Segunda vuelta y ‘mayorías’ que no siempre son
Podría explorarse un modelo de segunda vuelta cuando el candidato ganador no alcance un porcentaje mínimo de apoyo o una ventaja considerable frente al segundo lugar.
Podría explorarse un modelo de segunda vuelta cuando el candidato ganador no alcance un porcentaje mínimo de apoyo o una ventaja considerable frente al segundo lugar.
En México no existe segunda vuelta electoral pese a que, desde la creación del primer Instituto Federal Electora (IFE) en 1990, ningún presidente de la república ha sido electo con el respaldo de la mayoría de votantes potenciales. Solo Andrés Manuel López Obrador ha logrado sumar, en 2018, más de la mitad de los votos depositados en las urnas (votantes que participan), porcentaje que en otras democracias permite eludir la segunda vuelta en automático, conocida también como “balotaje”.
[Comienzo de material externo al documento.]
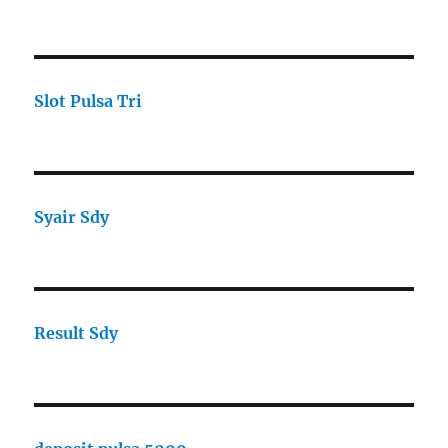
Slot Pulsa Tri
Syair Sdy
Result Sdy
Gobiernos que se conforman con menos de la mitad de los votos ha sido tendencia en México desde 1994 y hasta 2012, la excepción fue 2018. Aunque no es un tema muy popular entre la clase política, a menos que sus sumas y restas sugieran que puede beneficiarles en lo inmediato, es importante asomarse a medidas que puedan propiciar una mejor representación de la voluntad colectiva cuando se defina quien gobierna.
Por eso podría explorarse con seriedad un modelo de segunda vuelta, cuando la candidata o el candidato ganador de una contienda presidencial o de una gubernatura no alcance un porcentaje mínimo de apoyo o una ventaja considerable frente al segundo lugar el día de la primera jornada de votación. Es un tema que suele discutirse con calculadora de coyuntura en la mano y en buena medida por eso fracasan las iniciativas que lo retoman. Es mejor debatirlo sin premura y con visión a futuro, ubicar sus ventajas y desventajas en ánimo de que tengamos gobiernos con la mayor legitimidad posible emanada directamente de urnas.
Si tuviéramos el modelo de segunda vuelta condicionado a ganar por cierto margen o porcentaje similar al que tienen otros países de América Latina, solo la contienda 2018 se habría resuelto en primera vuelta.
Aludir a que en democracia se gana por un voto o que las mayorías son las que definen quién nos representa o gobierna es una verdad a medias. Es bueno que puedan competir muchas candidaturas, pero no asumir como representativa o sinónimo de “la mayoría” una votación minúscula frente al universo votante o menor a la mitad de quienes participan en una jornada comicial.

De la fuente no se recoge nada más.